Plusieurs grands enseignements ressortent de cette étude exhaustive.

🌧️ Un suivi des réseaux de recyclage de l’humidité est nécessaire pour comprendre la complexité du cycle de l’eau, notamment la condensation. Il est rendu possible par les améliorations récentes du suivi de l’humidité atmosphérique à des échelles fines.

🌳 La plantation d’arbres peut être utilisée pour améliorer les précipitations locales, en plus de son impact à l’échelle non locale

🌿 Des corrélations positives ont été mises en lumière entre l’indice de surface foliaire cumulé (LAI) et précipitations

🌍 Le verdissement récent constaté sur la surface terrestre a déjà entraîné une légère augmentation annuelle de l’apport en eau (voir l’étude)

🏞️ L’augmentation massive des forêts ne doit pas se faire au détriment des écosystèmes indigènes qui fonctionnent, tels que les prairies naturelles et les zones humides

Enfin, et surtout, un ciblage des régions du globe les plus propices à ce type de projet est proposé : le sud et l’ouest de l’Amazonie, le Mexique, l’est de la Chine et l’Europe méditerranéenne.

La zone que cible prioritairement l’Autoroute de la Pluie se situe à la confluence de deux réservoirs importants d’humidité, l’océan Atlantique et la mer Méditerranée.

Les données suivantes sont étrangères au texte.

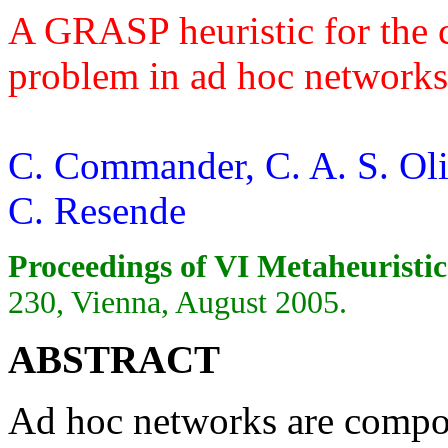
A GRASP heuristic for the
problem in ad hoc networks
C. Commander, C. A. S. Oli
C. Resende
Proceedings of VI Metaheuristic
230, Vienna, August 2005.
ABSTRACT
Ad hoc networks are compose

Elle offre donc un potentiel important pour renforcer les réseaux de recyclage de l’humidité atmosphérique. Cela constitue donc une base stratégique avant d’étendre lesdits réseaux en Europe et sur la rive Sud de la Méditerranée.

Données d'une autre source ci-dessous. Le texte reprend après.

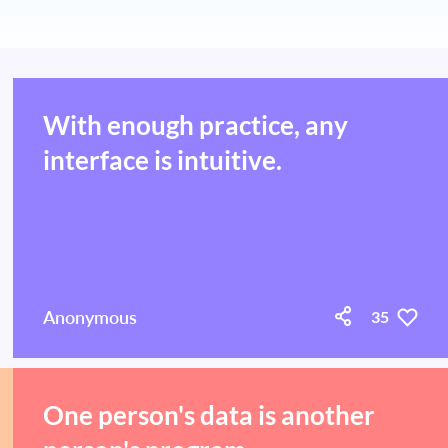
With enough practice, any
interface is intuitive.
Anonymous
35
One person's data is another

Comment le boisement génère des nuages

🌲🌳 L’augmentation du boisement augmenterait sensiblement la couverture nuageuse de basse altitude, ce qui pourrait aider à refroidir la planète.☁️🌧️

Selon les résultats d’une étude, “pour 67 % des zones échantillonnées à travers le monde, le reboisement augmenterait la couverture nuageuse de basse altitude”, ce qui aurait des conséquences positives sur le cycle hydrologique et le climat.

Parue en 2021, l’étude “Revealing the widespread potential of forests to increase low level cloud cover” menée par Grégory Duveiller, Federico Filipponi, Andrej Ceglar et al. se base sur des observations de télédétection par satellite. Cette méthode vient compléter utilement les modèles climatiques, qui ne parviennent pas toujours à restituer la complexité des interactions terre-atmosphère, notamment pour comprendre la formation des nuages.

Selon les chercheurs, “les recherches suggèrent que, grâce à une rétroaction entre la génération des nuages ​​et son effet ultérieur sur le rayonnement entrant, les forêts ont tendance à favoriser l’établissement d’un équilibre entre les tendances de la température et de l’humidité, garantissant ainsi la pérennité de ces conditions de formation des nuages.” 

Dit autrement, les espaces forestiers créent et auto-entretiennent les conditions favorables à un ennuagement conséquent (voir notamment pour le lien entre climat et nuage notre post sur la répartition des nuages sur terre).
D’autres résultats de l’étude sont particulièrement instructifs :

➡️Les boisements ont tendance à augmenter davantage la couverture nuageuse d’une région durant sa période la plus chaude. Compte tenu des conditions extrêmes que nous vivons désormais l’été, ceci doit retenir l’attention de tous.

➡️ Moins intuitif: certains types de forêts de conifères auraient des effets plus importants sur la formation de nuage de basse altitude, ce qui viendrait contrebalancer une évapotranspiration plus faible que celle des feuillus. Les recherches sur ce sujet continuent et promettent des résultats passionnants.

Adoptant une attitude volontariste, les chercheurs appellent à ce que ces résultats soient utilisés par les décideurs politiques afin de concevoir et déployer d’ambitieuses politiques d’atténuation grâce à des solutions fondées sur la nature.

Ce dernier point fait tout particulièrement écho au projet de l’Autoroute de la Pluie. En effet, il est urgent de déployer partout où cela est possible des projets basés sur les services écosystémiques. Et comme il est nécessaire de conserver des terres cultivées, le déploiement à grande échelle de l’agroforesterie est vital pour protéger les sols et atténuer les extrêmes climatiques.

On a coutume de dire que le climat fait la plante mais ne devons-nous pas prendre l’habitude de dire que la plante fait le climat?